Joshua: Sourcing is one of the most important things. You can’t make great food with subpar ingredients. We believe in it so much we raise our own animals. We also work with a lot of local farmers and producers.
How do you help educate your guests on what they are eating and encourage them to try things that are not familiar to them?
Joshua: Conversations. All of our animals are pasture-raised and finished. Explaining the benefits of this to the guest is a constant thing. As for getting them to try new things, you have to gain their trust. Usually, they have had your food before and that’s one way, but, I think something that is new has to have a familiarity to it for them to try.

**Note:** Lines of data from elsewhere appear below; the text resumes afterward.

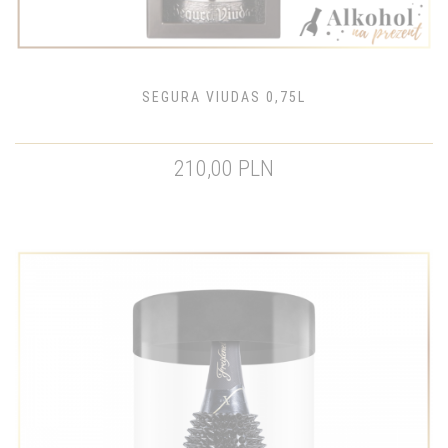
SEGURA VIUDAS 0,75L
210,00 PLN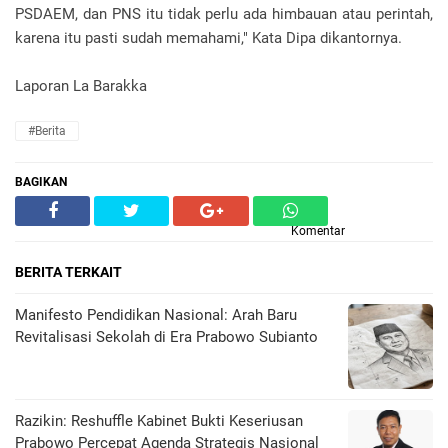
PSDAEM, dan PNS itu tidak perlu ada himbauan atau perintah,
karena itu pasti sudah memahami," Kata Dipa dikantornya.
Laporan La Barakka
#Berita
BAGIKAN
Komentar
BERITA TERKAIT
Manifesto Pendidikan Nasional: Arah Baru
Revitalisasi Sekolah di Era Prabowo Subianto
Razikin: Reshuffle Kabinet Bukti Keseriusan
Prabowo Percepat Agenda Strategis Nasional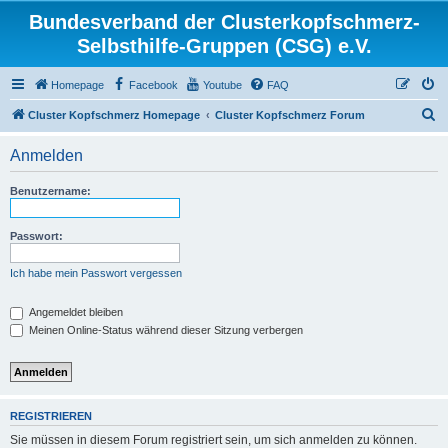
Bundesverband der Clusterkopfschmerz-
Selbsthilfe-Gruppen (CSG) e.V.
Homepage
Facebook
Youtube
FAQ
S
Cluster Kopfschmerz Homepage
Cluster Kopfschmerz Forum
u
Anmelden
c
h
Benutzername:
e
Passwort:
Ich habe mein Passwort vergessen
Angemeldet bleiben
Meinen Online-Status während dieser Sitzung verbergen
REGISTRIEREN
Sie müssen in diesem Forum registriert sein, um sich anmelden zu können.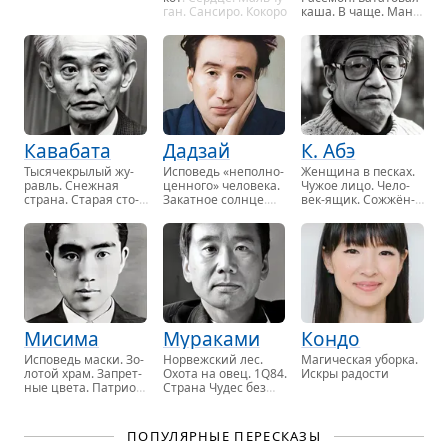
ган. Сан­си­ро. Ко­ко­ро
каша. В чаще. Ман­
да­ри­ны. Па­у­тин­ка, …
Кавабата
Дадзай
К. Абэ
Ты­ся­че­кры­лый жу­
Ис­по­ведь «не­пол­но­
Жен­щи­на в пес­ках.
равль. Снеж­ная
цен­но­го» че­ло­ве­ка.
Чужое лицо. Че­ло­
стра­на. Ста­рая сто­
За­кат­ное солн­це
.
век-ящик. Со­ж­жён­
ли­ца
. Стон горы, …
Школь­ни­ца
ная карта
. Стена, …
Мисима
Мураками
Кондо
Ис­по­ведь маски. Зо­
Нор­веж­ский лес.
Ма­ги­че­ская убор­ка.
ло­той храм. За­прет­
Охота на овец. 1Q84.
Искры ра­до­сти
ные цвета. Па­три­о­
Стра­на Чудес без
тизм
. Жажда
тор­мо­зов, …
любви, …
ПОПУЛЯРНЫЕ ПЕРЕСКАЗЫ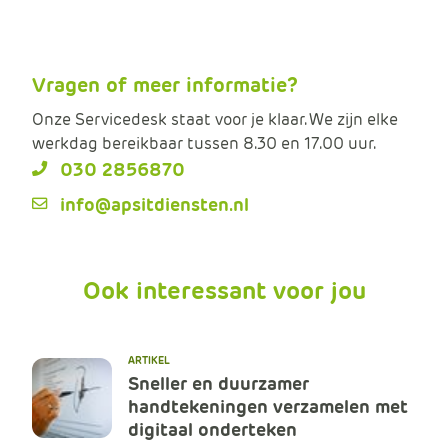
Vragen of meer informatie?
Onze Servicedesk staat voor je klaar. We zijn elke
werkdag bereikbaar tussen 8.30 en 17.00 uur.
030 2856870
info@apsitdiensten.nl
Ook interessant voor jou
ARTIKEL
Sneller en duurzamer
handtekeningen verzamelen met
digitaal onderteken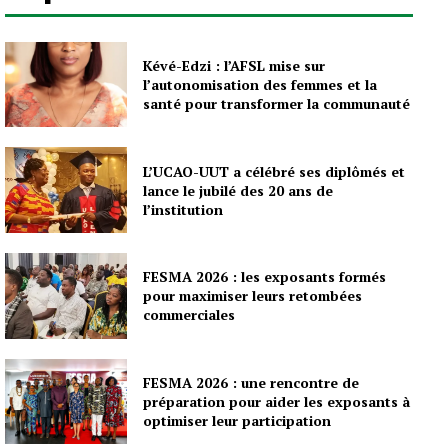
Kévé-Edzi : l’AFSL mise sur
l’autonomisation des femmes et la
santé pour transformer la communauté
L’UCAO-UUT a célébré ses diplômés et
lance le jubilé des 20 ans de
l’institution
FESMA 2026 : les exposants formés
pour maximiser leurs retombées
commerciales
FESMA 2026 : une rencontre de
préparation pour aider les exposants à
optimiser leur participation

Kevin: In my experience, the best way to introduce a food item that guests are not familiar with is to incorporate it into a dish that is familiar to them. For example, we have an octopus dish at The Jones Assembly that has grown to be very popular. We knew octopus would be a tougher sale for everyday diners, so we decided to serve it similar to a fried chicken wing. We deep fry the octopus and toss it with a sweet and spicy sauce. Once hearing how it’s prepared, guests are less intimidated by this unfamiliar ingredient. It remains as one of the more popular dishes at The Jones Assembly.

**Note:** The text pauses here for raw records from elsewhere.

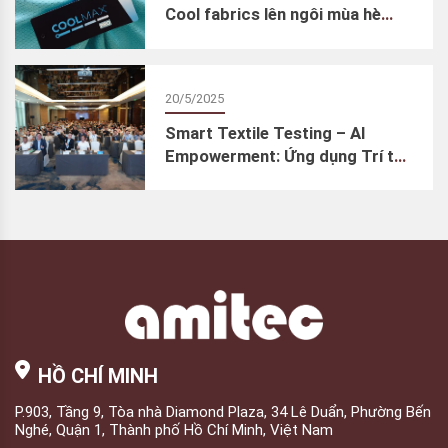
Cool fabrics lên ngôi mùa hè
2025
20/5/2025
Smart Textile Testing – AI
Empowerment: Ứng dụng Trí tuệ
Nhân tạo trong thử nghiệm dệt
may – Cơn lốc đổi mới ngành
kiểm định chất lượng
HỒ CHÍ MINH
P.903, Tầng 9, Tòa nhà Diamond Plaza, 34 Lê Duẩn, Phường Bến
Nghé, Quận 1, Thành phố Hồ Chí Minh, Việt Nam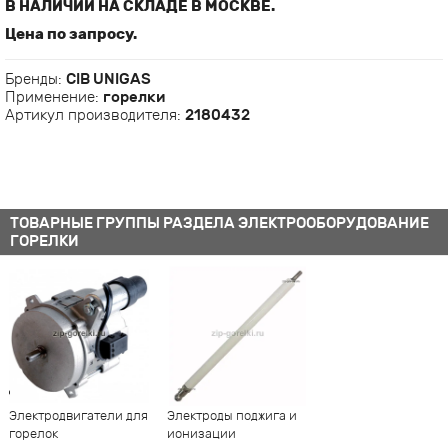
В НАЛИЧИИ НА СКЛАДЕ В МОСКВЕ.
Цена по запросу.
Бренды:
CIB UNIGAS
Применение:
горелки
Артикул производителя:
2180432
ТОВАРНЫЕ ГРУППЫ РАЗДЕЛА ЭЛЕКТРООБОРУДОВАНИЕ
ГОРЕЛКИ
Электродвигатели для
Электроды поджига и
горелок
ионизации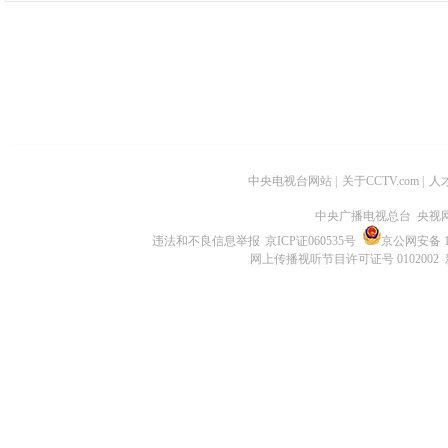
中央电视台网站
|
关于CCTV.com
|
人
中央广播电视总台 央视
违法和不良信息举报
京ICP证060535号
京公网安备 11
网上传播视听节目许可证号 0102002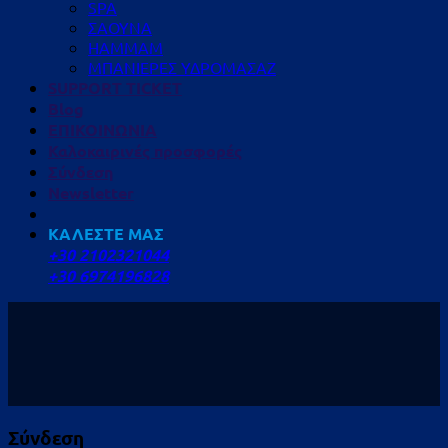
SPA
ΣΑΟΥΝΑ
HAMMAM
ΜΠΑΝΙΕΡΕΣ ΥΔΡΟΜΑΣΑΖ
SUPPORT TICKET
Blog
ΕΠΙΚΟΙΝΩΝΙΑ
Καλοκαιρινές προσφορές
Σύνδεση
Newsletter
ΚΑΛΕΣΤΕ ΜΑΣ
+30 2102321044
+30 6974196828
Σύνδεση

Kendall: For the most part it’s more of a trust thing. My guests trust my ability as chef and what I offer. Often guests come in just for the specials.

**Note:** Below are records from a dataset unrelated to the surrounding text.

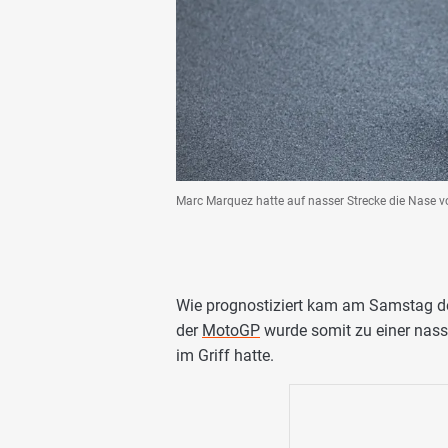
Marc Marquez hatte auf nasser Strecke die Nase v
Wie prognostiziert kam am Samstag 
der
MotoGP
wurde somit zu einer nass
im Griff hatte.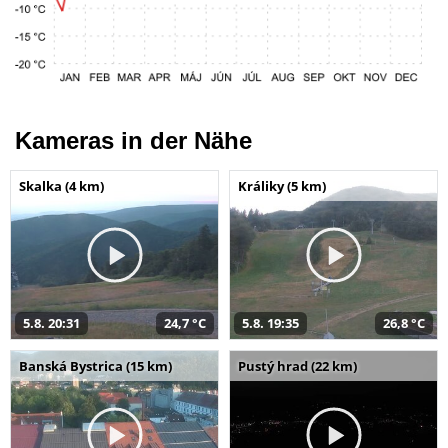
Kameras in der Nähe
Skalka (4 km)
Králiky (5 km)
5.8. 20:31
24,7 °C
5.8. 19:35
26,8 °C
Banská Bystrica (15 km)
Pustý hrad (22 km)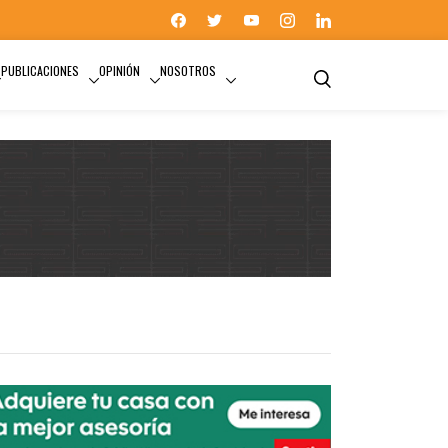
PUBLICACIONES
OPINIÓN
NOSOTROS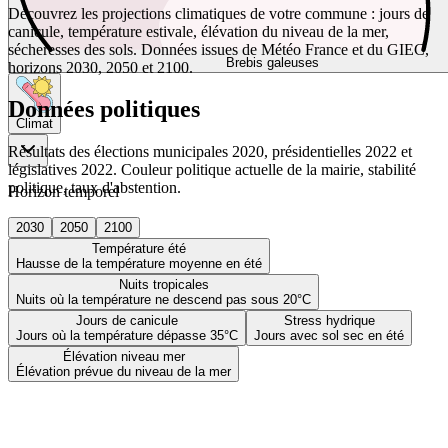
Découvrez les projections climatiques de votre commune : jours de
canicule, température estivale, élévation du niveau de la mer,
sécheresses des sols. Données issues de Météo France et du GIEC,
Brebis galeuses
horizons 2030, 2050 et 2100.
Données politiques
Climat
Résultats des élections municipales 2020, présidentielles 2022 et
législatives 2022. Couleur politique actuelle de la mairie, stabilité
politique, taux d'abstention.
Horizon temporel
2030
2050
2100
Température été
Hausse de la température moyenne en été
Nuits tropicales
Nuits où la température ne descend pas sous 20°C
Jours de canicule
Stress hydrique
Jours où la température dépasse 35°C
Jours avec sol sec en été
Élévation niveau mer
Élévation prévue du niveau de la mer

Elena: In the past, when I was at The Wedge Pizzeria, I would take samples around to tables (especially in the beginning) so they could see for themselves that things like figs and walnuts in fact do taste amazing on pizza, and if I had a local veggie I was proud of, I’d give them a little taste before ordering. As far as today goes, the counter service method doesn’t really allow for that kind of intimacy, so I just point out what I’m featuring as someone is ordering.
Which dishes are you particularly proud of? How do you keep your dishes relevant?
Kendall: I’m extremely proud of my shrimp and grits, burgers, soups, and the signature items on my lunch menu. I try to be consistent in my cooking. Whether catering for a large event, preparing a sandwich at lunch time, or cooking an intimate course dinner at someone’s home, I want my food to be pleasing every time.
Elena: I’m pretty proud of the lunch features that I create, especially when I have amazing produce to feature on them. My favorite menu item currently is The Sweet Jesus (grilled rye, thyme roasted cauliflower, mashed sweet potatoes, tomato, Gruyere, and a fried egg), because it is such a fun combo of ingredients that really play well together, and it also reminds me of a sandwich I had in LA (rye, roasted cauliflower, runny egg, and Gruyere) that was the inspiration for it.
Kevin: This is like asking me to pick my favorite child! I am proud of all of my dishes. They all have a story and have been created with memories from my past. I keep my dishes relevant by promising myself to never stop learning. Food is always changing and evolving. If you aren’t constantly learning and keeping up, it’s easy to get behind. Once you are behind, it’s hard to catch up. Constantly learning and constantly improving is what is most important to me when it comes to my cooking.
Joshua: Smoked + Roasted Pork Chop with 3 sister hash, apple butter, green tomato chutney. That dish screams Oklahoma to me personally. I think in order to stay relevant you have to constantly be pushing yourself and your staff. Studying food movements, menus, trends, and then applying what works and makes sense for your business.